Task details:
Go through the data below and gather each line containing "header".

[Document layout detection data]
####
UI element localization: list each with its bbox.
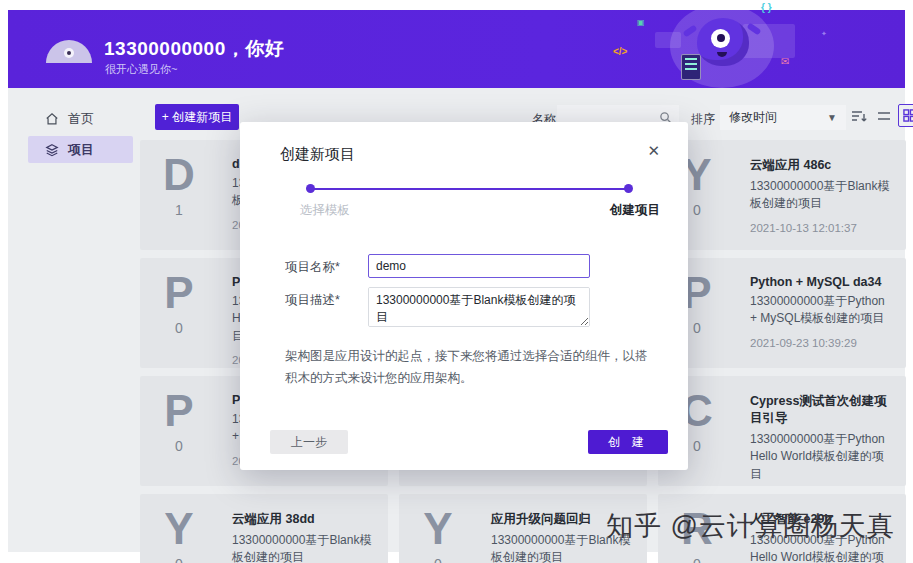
create-button[interactable]: 创 建: [588, 430, 668, 454]
card-count: 1: [175, 202, 183, 218]
chevron-down-icon: ▼: [827, 112, 837, 123]
close-icon[interactable]: ✕: [647, 142, 660, 160]
greeting-subtitle: 很开心遇见你~: [105, 62, 177, 77]
project-name-label: 项目名称*: [285, 259, 340, 276]
sidebar-item-home[interactable]: 首页: [45, 110, 94, 128]
card-count: 0: [175, 438, 183, 454]
home-icon: [45, 112, 59, 126]
card-count: 0: [693, 556, 701, 563]
card-title: 云端应用 486c: [750, 157, 894, 174]
header-banner: 13300000000，你好 很开心遇见你~ </> { } ▣ ✉ ✦: [8, 10, 905, 88]
notepad-icon: [681, 54, 701, 80]
project-desc-textarea[interactable]: 13300000000基于Blank模板创建的项目: [368, 287, 590, 327]
card-description: 13300000000基于Blank模板创建的项目: [750, 178, 894, 213]
project-card[interactable]: C0 Cypress测试首次创建项目引导13300000000基于Python …: [658, 376, 906, 486]
card-count: 0: [175, 556, 183, 563]
create-project-button[interactable]: + 创建新项目: [155, 104, 239, 130]
sidebar-item-label: 首页: [68, 110, 94, 128]
create-project-modal: 创建新项目 ✕ 选择模板 创建项目 项目名称* 项目描述* 1330000000…: [240, 122, 688, 470]
list-view-icon[interactable]: [876, 108, 892, 124]
card-title: Cypress测试首次创建项目引导: [750, 393, 894, 427]
project-card[interactable]: Y0 云端应用 38dd13300000000基于Blank模板创建的项目: [140, 494, 388, 563]
sidebar-item-projects[interactable]: 项目: [28, 136, 133, 163]
mail-icon: ✉: [781, 56, 789, 67]
sort-label: 排序: [691, 111, 715, 128]
card-count: 0: [693, 202, 701, 218]
app-page: 13300000000，你好 很开心遇见你~ </> { } ▣ ✉ ✦ 首页 …: [8, 10, 905, 552]
card-description: 13300000000基于Python + MySQL模板创建的项目: [750, 293, 894, 328]
spark-icon: ✦: [821, 30, 827, 38]
card-letter: P: [164, 271, 193, 315]
card-count: 0: [693, 320, 701, 336]
avatar: [46, 40, 92, 63]
layers-icon: [45, 143, 59, 157]
project-desc-label: 项目描述*: [285, 292, 340, 309]
card-count: 0: [434, 556, 442, 563]
project-card[interactable]: Y0 云端应用 486c13300000000基于Blank模板创建的项目202…: [658, 140, 906, 250]
card-date: 2021-09-23 10:39:29: [750, 337, 894, 349]
mascot-robot: [697, 18, 749, 66]
mascot-illustration: </> { } ▣ ✉ ✦: [585, 2, 865, 88]
card-letter: D: [163, 153, 195, 197]
modal-helper-text: 架构图是应用设计的起点，接下来您将通过选择合适的组件，以搭积木的方式来设计您的应…: [285, 346, 657, 390]
card-description: 13300000000基于Blank模板创建的项目: [232, 532, 376, 563]
card-letter: Y: [423, 507, 452, 551]
card-title: 云端应用 38dd: [232, 511, 376, 528]
card-description: 13300000000基于Python Hello World模板创建的项目: [750, 431, 894, 483]
sort-select-value: 修改时间: [729, 109, 777, 126]
project-card[interactable]: P0 Python + MySQL da3413300000000基于Pytho…: [658, 258, 906, 368]
stepper-dot-right: [624, 184, 633, 193]
zhihu-watermark: 知乎 @云计算圈杨天真: [606, 508, 895, 544]
sort-select[interactable]: 修改时间 ▼: [720, 105, 846, 130]
step-select-template: 选择模板: [300, 202, 350, 219]
card-count: 0: [175, 320, 183, 336]
card-title: Python + MySQL da34: [750, 275, 894, 289]
card-letter: P: [164, 389, 193, 433]
avatar-eye-icon: [64, 48, 74, 58]
project-name-input[interactable]: [368, 254, 590, 278]
card-letter: Y: [164, 507, 193, 551]
code-icon: </>: [613, 46, 627, 57]
grid-view-icon[interactable]: [898, 104, 913, 127]
sort-direction-icon[interactable]: [850, 108, 868, 124]
previous-step-button[interactable]: 上一步: [270, 430, 348, 454]
stepper-dot-left: [306, 184, 315, 193]
sidebar-item-label: 项目: [68, 141, 94, 159]
stepper-line: [310, 188, 628, 190]
card-date: 2021-10-13 12:01:37: [750, 222, 894, 234]
modal-title: 创建新项目: [280, 145, 355, 164]
step-create-project: 创建项目: [610, 202, 660, 219]
greeting-text: 13300000000，你好: [104, 36, 284, 62]
braces-icon: { }: [761, 2, 772, 13]
hash-icon: ▣: [637, 18, 645, 27]
card-count: 0: [693, 438, 701, 454]
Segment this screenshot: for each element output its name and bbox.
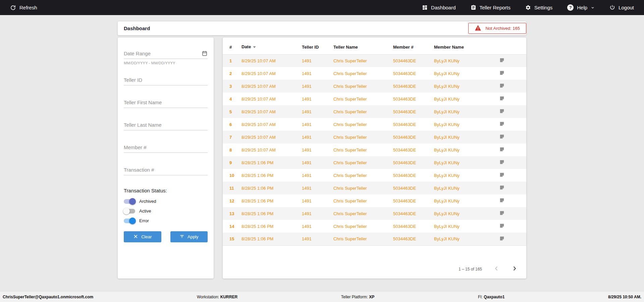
refresh-button[interactable]: Refresh bbox=[10, 5, 37, 11]
note-icon[interactable] bbox=[499, 83, 505, 88]
nav-dashboard[interactable]: Dashboard bbox=[422, 5, 455, 10]
column-header-member-number[interactable]: Member # bbox=[393, 42, 434, 54]
table-row[interactable]: 28/29/25 10:07 AM1491Chris SuperTeller50… bbox=[223, 67, 526, 80]
row-number-cell: 5 bbox=[223, 105, 241, 118]
table-row[interactable]: 68/29/25 10:07 AM1491Chris SuperTeller50… bbox=[223, 118, 526, 131]
member-name-cell: ByLyJI KUNy bbox=[434, 220, 499, 233]
member-number-cell: 5034463DE bbox=[393, 207, 434, 220]
teller-name-cell: Chris SuperTeller bbox=[333, 118, 393, 131]
date-cell: 8/28/25 1:06 PM bbox=[241, 182, 302, 194]
table-row[interactable]: 148/28/25 1:06 PM1491Chris SuperTeller50… bbox=[223, 220, 526, 233]
teller-id-cell: 1491 bbox=[302, 54, 333, 67]
member-number-cell: 5034463DE bbox=[393, 105, 434, 118]
teller-name-cell: Chris SuperTeller bbox=[333, 207, 393, 220]
row-number-cell: 3 bbox=[223, 80, 241, 93]
note-icon[interactable] bbox=[499, 159, 505, 165]
app-window: Refresh Dashboard Teller Reports Sett bbox=[0, 0, 644, 302]
table-row[interactable]: 48/29/25 10:07 AM1491Chris SuperTeller50… bbox=[223, 93, 526, 105]
member-number-field-group bbox=[124, 143, 208, 153]
teller-name-cell: Chris SuperTeller bbox=[333, 182, 393, 194]
table-row[interactable]: 38/29/25 10:07 AM1491Chris SuperTeller50… bbox=[223, 80, 526, 93]
refresh-icon bbox=[10, 5, 16, 11]
nav-teller-reports[interactable]: Teller Reports bbox=[471, 5, 511, 10]
not-archived-count: Not Archived: 165 bbox=[485, 26, 520, 31]
nav-settings[interactable]: Settings bbox=[525, 5, 552, 10]
chevron-left-icon bbox=[493, 265, 500, 273]
table-row[interactable]: 58/29/25 10:07 AM1491Chris SuperTeller50… bbox=[223, 105, 526, 118]
note-icon[interactable] bbox=[499, 121, 505, 127]
note-icon[interactable] bbox=[499, 134, 505, 139]
table-row[interactable]: 98/28/25 1:06 PM1491Chris SuperTeller503… bbox=[223, 156, 526, 169]
date-range-field-group: MM/DD/YYYY - MM/DD/YYYY bbox=[124, 49, 208, 65]
teller-id-cell: 1491 bbox=[302, 194, 333, 207]
note-icon[interactable] bbox=[499, 210, 505, 216]
teller-id-cell: 1491 bbox=[302, 233, 333, 245]
note-icon[interactable] bbox=[499, 185, 505, 190]
column-header-member-name[interactable]: Member Name bbox=[434, 42, 499, 54]
calendar-icon[interactable] bbox=[202, 50, 208, 58]
dashboard-grid-icon bbox=[422, 5, 428, 10]
teller-id-cell: 1491 bbox=[302, 67, 333, 80]
page-title: Dashboard bbox=[124, 25, 150, 31]
teller-last-name-input[interactable] bbox=[124, 120, 208, 130]
member-number-input[interactable] bbox=[124, 143, 208, 153]
next-page-button[interactable] bbox=[511, 265, 518, 273]
help-icon: ? bbox=[567, 4, 574, 11]
nav-help[interactable]: ? Help bbox=[567, 4, 595, 11]
note-icon[interactable] bbox=[499, 197, 505, 203]
column-header-date[interactable]: Date bbox=[241, 42, 302, 54]
transaction-number-input[interactable] bbox=[124, 165, 208, 175]
teller-name-cell: Chris SuperTeller bbox=[333, 156, 393, 169]
note-icon[interactable] bbox=[499, 172, 505, 178]
note-icon[interactable] bbox=[499, 223, 505, 229]
active-toggle[interactable] bbox=[124, 209, 135, 214]
note-icon[interactable] bbox=[499, 108, 505, 114]
member-number-cell: 5034463DE bbox=[393, 143, 434, 156]
note-icon[interactable] bbox=[499, 96, 505, 101]
row-number-cell: 14 bbox=[223, 220, 241, 233]
table-row[interactable]: 18/29/25 10:07 AM1491Chris SuperTeller50… bbox=[223, 54, 526, 67]
note-icon[interactable] bbox=[499, 57, 505, 63]
filter-icon bbox=[179, 234, 184, 240]
row-number-cell: 13 bbox=[223, 207, 241, 220]
note-icon[interactable] bbox=[499, 146, 505, 152]
row-number-cell: 1 bbox=[223, 54, 241, 67]
gear-icon bbox=[525, 5, 531, 10]
member-number-cell: 5034463DE bbox=[393, 131, 434, 143]
table-row[interactable]: 128/28/25 1:06 PM1491Chris SuperTeller50… bbox=[223, 194, 526, 207]
apply-button[interactable]: Apply bbox=[170, 231, 208, 242]
note-icon[interactable] bbox=[499, 70, 505, 76]
note-cell bbox=[499, 105, 526, 118]
row-number-cell: 10 bbox=[223, 169, 241, 182]
logged-in-user: ChrisSuperTeller@Qaxpauto1.onmicrosoft.c… bbox=[3, 295, 93, 299]
sort-desc-icon bbox=[252, 45, 257, 50]
teller-first-name-input[interactable] bbox=[124, 98, 208, 108]
date-range-input[interactable] bbox=[124, 49, 208, 59]
nav-logout[interactable]: Logout bbox=[609, 5, 634, 10]
date-cell: 8/29/25 10:07 AM bbox=[241, 105, 302, 118]
date-format-hint: MM/DD/YYYY - MM/DD/YYYY bbox=[124, 61, 208, 65]
note-cell bbox=[499, 80, 526, 93]
note-icon[interactable] bbox=[499, 236, 505, 241]
table-row[interactable]: 88/29/25 10:07 AM1491Chris SuperTeller50… bbox=[223, 143, 526, 156]
table-row[interactable]: 158/28/25 1:06 PM1491Chris SuperTeller50… bbox=[223, 233, 526, 245]
previous-page-button[interactable] bbox=[493, 265, 500, 273]
clear-button[interactable]: Clear bbox=[124, 231, 161, 242]
column-header-teller-name[interactable]: Teller Name bbox=[333, 42, 393, 54]
error-toggle[interactable] bbox=[124, 219, 135, 223]
table-row[interactable]: 108/28/25 1:06 PM1491Chris SuperTeller50… bbox=[223, 169, 526, 182]
table-row[interactable]: 138/28/25 1:06 PM1491Chris SuperTeller50… bbox=[223, 207, 526, 220]
table-row[interactable]: 78/29/25 10:07 AM1491Chris SuperTeller50… bbox=[223, 131, 526, 143]
member-name-cell: ByLyJI KUNy bbox=[434, 131, 499, 143]
column-header-teller-id[interactable]: Teller ID bbox=[302, 42, 333, 54]
note-cell bbox=[499, 169, 526, 182]
note-cell bbox=[499, 207, 526, 220]
date-cell: 8/29/25 10:07 AM bbox=[241, 54, 302, 67]
member-number-cell: 5034463DE bbox=[393, 233, 434, 245]
row-number-cell: 8 bbox=[223, 143, 241, 156]
column-header-number[interactable]: # bbox=[223, 42, 241, 54]
archived-toggle[interactable] bbox=[124, 199, 135, 204]
teller-id-input[interactable] bbox=[124, 75, 208, 85]
pagination-range-label: 1 – 15 of 165 bbox=[459, 267, 482, 271]
table-row[interactable]: 118/28/25 1:06 PM1491Chris SuperTeller50… bbox=[223, 182, 526, 194]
####
Solution to the problem:
header-banner: 13300000000，你好 很开心遇见你~ </> { } ▣ ✉ ✦: [8, 10, 905, 88]
column-header-member-number[interactable]: Member # bbox=[393, 42, 434, 54]
column-header-member-name[interactable]: Member Name bbox=[434, 42, 499, 54]
column-header-date[interactable]: Date bbox=[241, 42, 302, 54]
column-header-teller-name[interactable]: Teller Name bbox=[333, 42, 393, 54]
column-header-teller-id[interactable]: Teller ID bbox=[302, 42, 333, 54]
column-header-number[interactable]: # bbox=[223, 42, 241, 54]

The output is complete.